Hacker Newsnew | past | comments | ask | show | jobs | submitlogin
Decoded: GNU Coreutils (maizure.org)
256 points by bshanks on July 2, 2019 | hide | past | favorite | 55 comments


Interesting project, this would make a good teaching tool for people interested in more operating system interaction.

On the website it would be nice if you had a way to flag which ones were fully annotated. But I like the main page design. The block graphics on the flow is very helpful.

You've done some very nice work here.


I had considered rewriting a few of them in Python as an exercise. But, I’ve never really gotten around to it, and I’m not entirely sure it would be that useful to do so, so, I’ve held off.


Agreed, this would be very beneficial to students and people learning C.


I have used the source code for Plan 9's core utilities as a teaching aid for students learning the basics of C and operating systems to great effect. I have found GNU's tools to contain a lot of "cruft" to make them run fast, which is not necessarily conducive for those who are not familiar to why they work.


Busybox and Toybox also contain pretty simple and easy to follow implementations.

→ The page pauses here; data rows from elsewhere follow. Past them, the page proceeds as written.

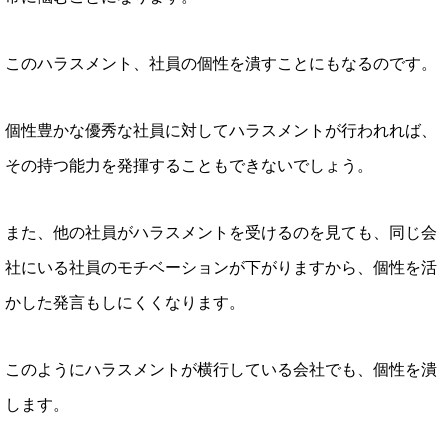
このハラスメント、社員の個性を潰すことにもなるのです。
個性豊かな優秀な社員に対してハラスメントが行われれば、
その持つ能力を発揮することもできないでしょう。
また、他の社員がハラスメントを受けるのを見ても、同じ会
社にいる社員のモチベーションが下がりますから、個性を活
かした発言もしにくくなります。
このようにハラスメントが横行している会社でも、個性を潰
します。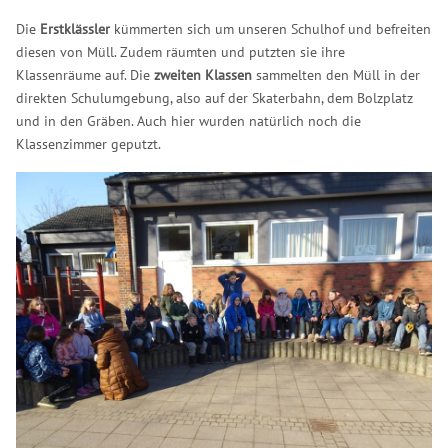
Die
Erstklässler
kümmerten sich um unseren Schulhof und befreiten
diesen von Müll. Zudem räumten und putzten sie ihre
Klassenräume auf. Die
zweiten Klassen
sammelten den Müll in der
direkten Schulumgebung, also auf der Skaterbahn, dem Bolzplatz
und in den Gräben. Auch hier wurden natürlich noch die
Klassenzimmer geputzt.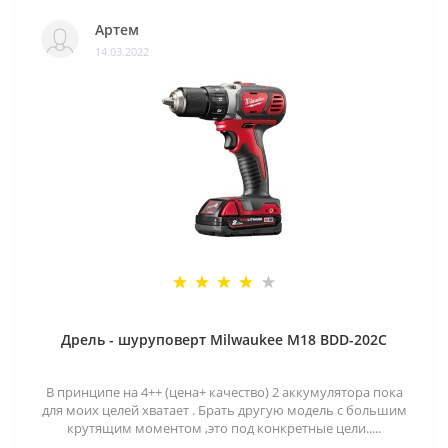
Артем
14.03.2022
Дрель - шуруповерт Milwaukee M18 BDD-202C
В принципе на 4++ (цена+ качество) 2 аккумулятора пока
для моих целей хватает . Брать другую модель с большим
крутящим моментом ,это под конкретные цели.....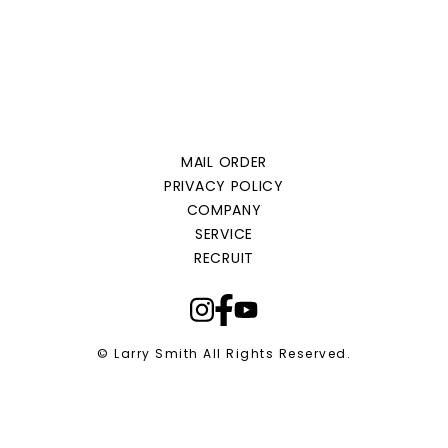
MAIL ORDER
PRIVACY POLICY
COMPANY
SERVICE
RECRUIT
© Larry Smith All Rights Reserved.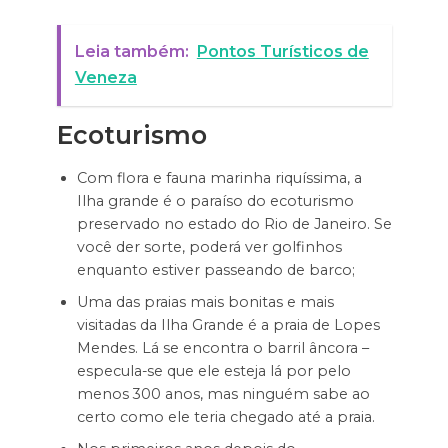
Leia também:
Pontos Turísticos de
Veneza
Ecoturismo
Com flora e fauna marinha riquíssima, a
Ilha grande é o paraíso do ecoturismo
preservado no estado do Rio de Janeiro. Se
você der sorte, poderá ver golfinhos
enquanto estiver passeando de barco;
Uma das praias mais bonitas e mais
visitadas da Ilha Grande é a praia de Lopes
Mendes. Lá se encontra o barril âncora –
especula-se que ele esteja lá por pelo
menos 300 anos, mas ninguém sabe ao
certo como ele teria chegado até a praia.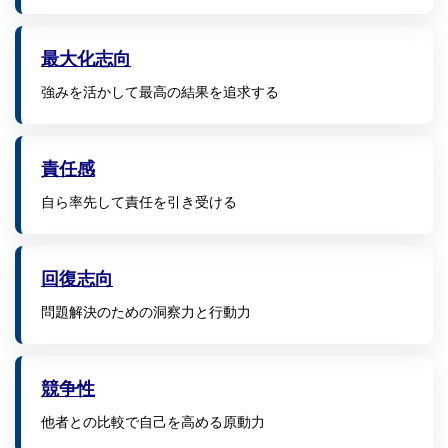
最大化志向
強みを活かして最高の結果を追求する
責任感
自ら率先して責任を引き受ける
回復志向
問題解決のための洞察力と行動力
競争性
他者との比較で自己を高める原動力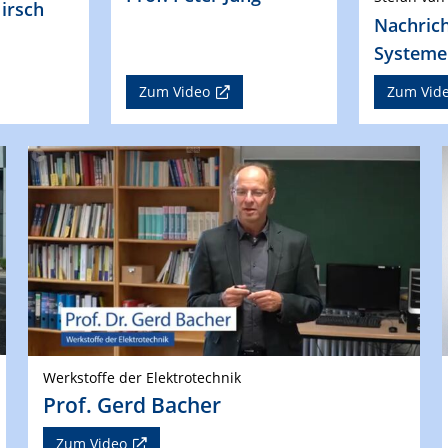
Hirsch
Nachric
Systeme
Zum Video
Zum Vid
Werkstoffe der Elektrotechnik
Prof. Gerd Bacher
Zum Video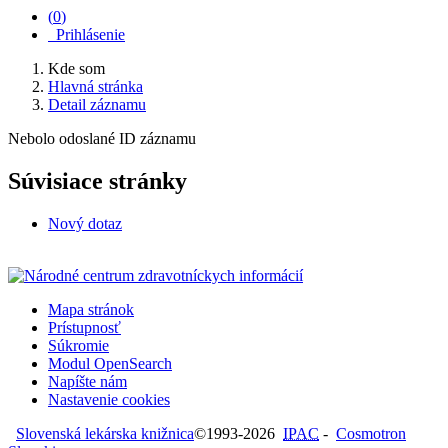
(
0
)
Prihlásenie
Kde som
Hlavná stránka
Detail záznamu
Nebolo odoslané ID záznamu
Súvisiace stránky
Nový dotaz
Mapa stránok
Prístupnosť
Súkromie
Modul OpenSearch
Napíšte nám
Nastavenie cookies
Slovenská lekárska knižnica
©1993-2026
IPAC
-
Cosmotron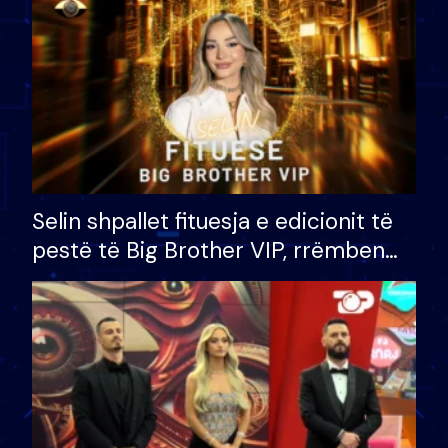
Selin shpallet fituesja e edicionit të
pestë të Big Brother VIP, rrëmben
çmimin e madh prej 100 mijë eurosh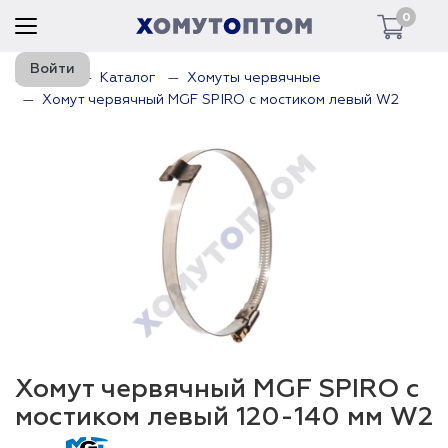
0
Войти
Главная
Каталог
Хомуты червячные
Хомут червячный MGF SPIRO с мостиком левый W2
Хомут червячный MGF SPIRO с
мостиком левый 120-140 мм W2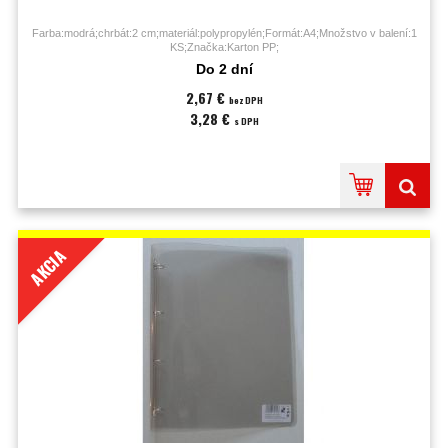
Farba:modrá;chrbát:2 cm;materiál:polypropylén;Formát:A4;Množstvo v balení:1
KS;Značka:Karton PP;
Do 2 dní
2,67 €
bez DPH
3,28 €
s DPH
AKCIA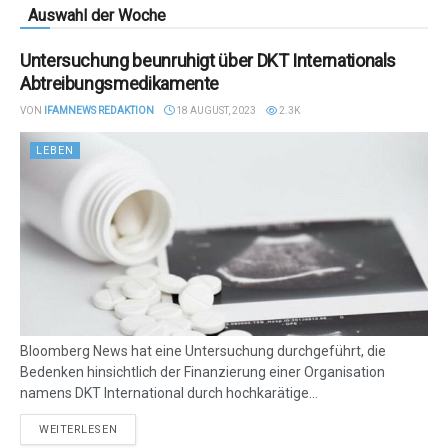
Auswahl der Woche
Untersuchung beunruhigt über DKT Internationals
Abtreibungsmedikamente
VON
IFAMNEWS REDAKTION
18 AUGUST, 2023
2.3K
LEBEN
Bloomberg News hat eine Untersuchung durchgeführt, die
Bedenken hinsichtlich der Finanzierung einer Organisation
namens DKT International durch hochkarätige...
DETAILS
WEITERLESEN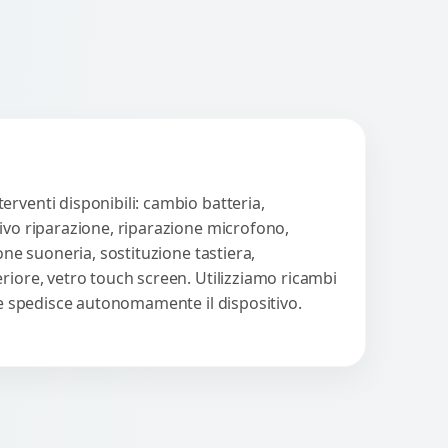
rventi disponibili: cambio batteria,
tivo riparazione, riparazione microfono,
one suoneria, sostituzione tastiera,
riore, vetro touch screen. Utilizziamo ricambi
nte spedisce autonomamente il dispositivo.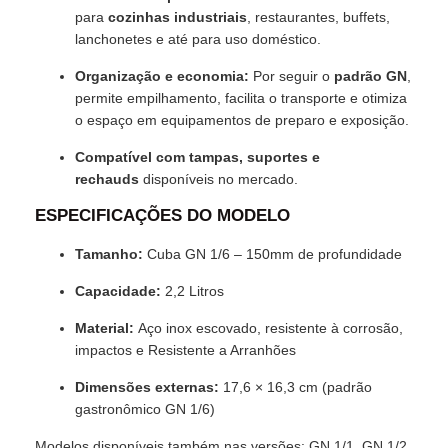
para
cozinhas industriais
, restaurantes, buffets,
lanchonetes e até para uso doméstico.
Organização e economia:
Por seguir o
padrão GN
,
permite empilhamento, facilita o transporte e otimiza
o espaço em equipamentos de preparo e exposição.
Compatível com tampas, suportes e
rechauds
disponíveis no mercado.
ESPECIFICAÇÕES DO MODELO
Tamanho:
Cuba GN 1/6 – 150mm de profundidade
Capacidade:
2,2 Litros
Material:
Aço inox escovado, resistente à corrosão,
impactos e Resistente a Arranhões
Dimensões externas:
17,6 × 16,3 cm (padrão
gastronômico GN 1/6)
Modelos disponíveis também nas versões: GN 1/1, GN 1/2,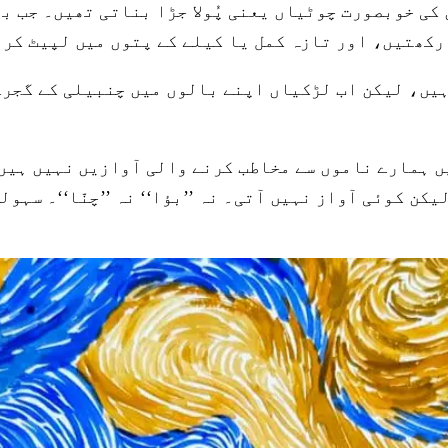
کی خوبصورت چوٹیاں یعنی پُولا جڑا بناتی تھیں۔ جب ب
 رکھتیں، اور تازہ کمل یا کیلے کے پتوں میں لپیٹ کر
ہیں، لیکن اب لڑکیاں اپنے بالوں میں چنبیلی کے گجرے
ں ہمارے ناموں سے مخاطب کرنے والی آوازیں نہیں ہیں
کن کوئی آواز نہیں آتی۔ نہ ’’بؤا‘‘ نہ ’’چنّا‘‘۔ سہو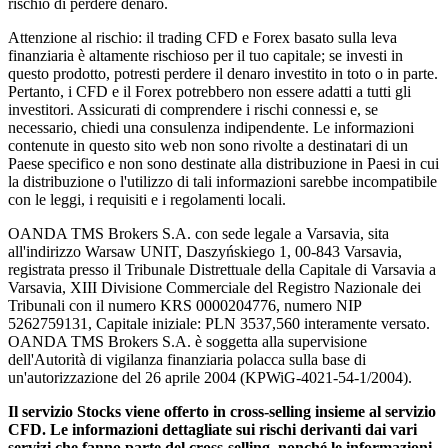
rischio di perdere denaro.
Attenzione al rischio: il trading CFD e Forex basato sulla leva
finanziaria è altamente rischioso per il tuo capitale; se investi in
questo prodotto, potresti perdere il denaro investito in toto o in parte.
Pertanto, i CFD e il Forex potrebbero non essere adatti a tutti gli
investitori. Assicurati di comprendere i rischi connessi e, se
necessario, chiedi una consulenza indipendente. Le informazioni
contenute in questo sito web non sono rivolte a destinatari di un
Paese specifico e non sono destinate alla distribuzione in Paesi in cui
la distribuzione o l'utilizzo di tali informazioni sarebbe incompatibile
con le leggi, i requisiti e i regolamenti locali.
OANDA TMS Brokers S.A. con sede legale a Varsavia, sita
all'indirizzo Warsaw UNIT, Daszyńskiego 1, 00-843 Varsavia,
registrata presso il Tribunale Distrettuale della Capitale di Varsavia a
Varsavia, XIII Divisione Commerciale del Registro Nazionale dei
Tribunali con il numero KRS 0000204776, numero NIP
5262759131, Capitale iniziale: PLN 3537,560 interamente versato.
OANDA TMS Brokers S.A. è soggetta alla supervisione
dell'Autorità di vigilanza finanziaria polacca sulla base di
un'autorizzazione del 26 aprile 2004 (KPWiG-4021-54-1/2004).
Il servizio Stocks viene offerto in cross-selling insieme al servizio
CFD. Le informazioni dettagliate sui rischi derivanti dai vari
servizi che fanno parte del cross-selling, nonché le informazioni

Busybox is a fun read on how they got all that functionality into such a small space. It always amazes me that my home router has all those functions because of Busybox being loaded.

OTOH, I shouldn't because I think my current router has more CPU / Memory than my first mainframe.


Yeah, plan 9 was my second thought when I saw this. The first one was suckless' core.


suckless seems like a spiritual successor to Plan 9 (albeit POSIX), to the point that it uses some of the same constructs, so I’m not surprised that you thought of it.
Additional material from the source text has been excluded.